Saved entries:
************

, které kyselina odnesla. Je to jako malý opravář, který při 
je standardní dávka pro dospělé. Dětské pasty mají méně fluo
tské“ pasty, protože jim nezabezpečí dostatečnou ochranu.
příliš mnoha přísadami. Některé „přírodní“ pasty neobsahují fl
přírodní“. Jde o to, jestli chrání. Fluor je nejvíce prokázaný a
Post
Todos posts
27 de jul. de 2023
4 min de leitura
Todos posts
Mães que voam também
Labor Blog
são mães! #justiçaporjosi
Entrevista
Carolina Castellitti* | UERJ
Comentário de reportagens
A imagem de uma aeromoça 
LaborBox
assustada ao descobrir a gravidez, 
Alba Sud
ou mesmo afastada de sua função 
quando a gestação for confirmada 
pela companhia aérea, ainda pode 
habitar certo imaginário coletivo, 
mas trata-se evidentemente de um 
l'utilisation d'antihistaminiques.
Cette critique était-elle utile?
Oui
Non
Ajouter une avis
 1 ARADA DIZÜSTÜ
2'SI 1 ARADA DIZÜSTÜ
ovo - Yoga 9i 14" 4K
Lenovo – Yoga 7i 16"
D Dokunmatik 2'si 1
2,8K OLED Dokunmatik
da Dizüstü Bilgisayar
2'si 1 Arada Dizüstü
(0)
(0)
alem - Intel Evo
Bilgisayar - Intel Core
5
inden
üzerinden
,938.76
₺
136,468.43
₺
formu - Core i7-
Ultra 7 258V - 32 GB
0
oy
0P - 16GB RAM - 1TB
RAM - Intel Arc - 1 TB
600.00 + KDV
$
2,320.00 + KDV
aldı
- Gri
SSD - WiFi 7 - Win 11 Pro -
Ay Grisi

************

Exercise prompt —
What is needed is an exact restatement of every record above.

Response —
, které kyselina odnesla. Je to jako malý opravář, který při 
je standardní dávka pro dospělé. Dětské pasty mají méně fluo
tské“ pasty, protože jim nezabezpečí dostatečnou ochranu.
příliš mnoha přísadami. Některé „přírodní“ pasty neobsahují fl
přírodní“. Jde o to, jestli chrání. Fluor je nejvíce prokázaný a
Post
Todos posts
27 de jul. de 2023
4 min de leitura
Todos posts
Mães que voam também
Labor Blog
são mães! #justiçaporjosi
Entrevista
Carolina Castellitti* | UERJ
Comentário de reportagens
A imagem de uma aeromoça 
LaborBox
assustada ao descobrir a gravidez, 
Alba Sud
ou mesmo afastada de sua função 
quando a gestação for confirmada 
pela companhia aérea, ainda pode 
habitar certo imaginário coletivo, 
mas trata-se evidentemente de um 
l'utilisation d'antihistaminiques.
Cette critique était-elle utile?
Oui
Non
Ajouter une avis
 1 ARADA DIZÜSTÜ
2'SI 1 ARADA DIZÜSTÜ
ovo - Yoga 9i 14" 4K
Lenovo – Yoga 7i 16"
D Dokunmatik 2'si 1
2,8K OLED Dokunmatik
da Dizüstü Bilgisayar
2'si 1 Arada Dizüstü
(0)
(0)
alem - Intel Evo
Bilgisayar - Intel Core
5
inden
üzerinden
,938.76
₺
136,468.43
₺
formu - Core i7-
Ultra 7 258V - 32 GB
0
oy
0P - 16GB RAM - 1TB
RAM - Intel Arc - 1 TB
600.00 + KDV
$
2,320.00 + KDV
aldı
- Gri
SSD - WiFi 7 - Win 11 Pro -
Ay Grisi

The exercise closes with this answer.